Chris Carter
12/18/2006 1:01:00 PM
Henry, There was some just a few days ago who had a problem with using
Hpricot, and IMG elements in P tags. Paul must have gotten you two
confused.
On 12/18/06, Henry Maddocks <henryj@paradise.net.nz> wrote:
>
> On 17/12/2006, at 11:15 PM, Paul Lutus wrote:
>
> > Henry Maddocks wrote:
> >
> >> Sorry, try again...
> >>
> >> Not sure where to send this, sorry if it's not the right place...
> >>
> >> The html in the attached file renders 'correctly' in the 3 browsers I
> >> have tried but it tricks hpricot because of the second malformed
> >> comment. When I say correctly I mean I get to see 'Some text'. I
> >> guess it could be argued that this is incorrect. For my application
> >> it would be nice if hpricot behaved like a browser.
>
> Paul,
>
> before I address your response directly I will say that I am aware of
> your crusade against html parsing libraries and while I believe you
> are entitled to your opinion, I disagree with it. I have done enough
> of this sort of thing to know that, for me, the level of abstraction
> that these libraries gives is both beneficial in development time and
> maintenance. I am neither an html nuby, nor a ruby nuby. I am also
> aware that my needs may not match those of some one else so I'm not
> going to ram my opinions down there throat every time they ask for a
> little help.
>
>
> > You have created a new thread, and you have not attached any prior
> > text.
> > This requires us to start over.
>
> As this is the first time I have posted on this subject, that much is
> obvious. Unless I am missing something.
>
>
> > Tell us what you hoped would happen, what happened instead, and how
> > they
> > differ.
>
> Run the script and that too will be obvious.
>
>
> > If your goal is to filter particular content from HTML pages, just
> > say so,
> > and be specific about what you want and don't want. Given this
> > information,
> > I will show you how to extract the desired content with a few lines of
> > Ruby, no fuss, no undue complexity, no Hpricot.
>
> My goal is to highlight an issue I found with a particular library
> and provide some sample code that shows the problem with the minimum
> amount of code. I posted it here so that there may be some discussion
> with interested people as to the desired behaviour.
>
>
> > IIRC, you had asked for help using Hpricot to extract text between
> > <p> and
> > </p> tag pairs, but with the added requirement that there be an IMG
> > tag
> > within the <p> ... </p> tag pair to validate the case. Is this
> > still the
> > goal? If so, how did my previously posted, simple solution work out
> > for
> > you?
>
> What IMG tag? There isn't one in the sample code. What previous
> solution? You do not recall correctly.
>
>
> > This is a scene in a much larger play, one in which someone says,
> > "Wow, I
> > had no idea there was such a powerful library, so carefully
> > designed, so
> > complete. But, notwithstanding its extraordinary features,
> > notwithstanding
> > the hundreds of man-hours expended creating it ... I can't get it
> > to do
> > what I want."
>
> The incident that that prompted my post went thus...

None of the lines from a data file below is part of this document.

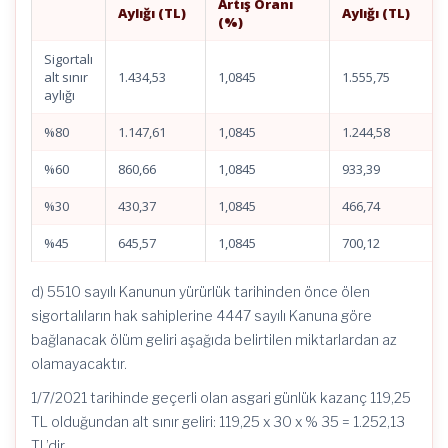
Artış Oranı
Aylığı (TL)
Aylığı (TL)
(%)
Sigortalı
alt sınır
1.434,53
1,0845
1.555,75
aylığı
%80
1.147,61
1,0845
1.244,58
%60
860,66
1,0845
933,39
%30
430,37
1,0845
466,74
%45
645,57
1,0845
700,12
d) 5510 sayılı Kanunun yürürlük tarihinden önce ölen
sigortalıların hak sahiplerine 4447 sayılı Kanuna göre
bağlanacak ölüm geliri aşağıda belirtilen miktarlardan az
olamayacaktır.
1/7/2021 tarihinde geçerli olan asgari günlük kazanç 119,25
TL olduğundan alt sınır geliri: 119,25 x 30 x % 35 = 1.252,13
TL’dir.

> I had a page that seemed to render fine in a browser but when parsing
> it my code failed. I inspected the html and found a malformed comment
> to be the problem. Probably put there to stop screen scraping. I
> wrote a bit of code, using regexps no less, that removed the
> offending comment and hpricot then went on it's merry way. Job done.
> I thought others may be interested so I posted some sample code. I am
> now regretting that decision.
>
>
> > This is a very common refrain. I think I can solve your problem
> > with a few
> > lines of Ruby code, code that you can easily understand and adapt to
> > specific and evolving requirements. And if I cannot do this, I will
> > say so.
>
> I could too, but I don't care.
>
>
> > --
> > Paul Lutus
>
> Thanks for hijacking my thread. Thanks for nothing.
>
>
>
--
Chris Carter
concentrationstudios.com
brynmawrcs.com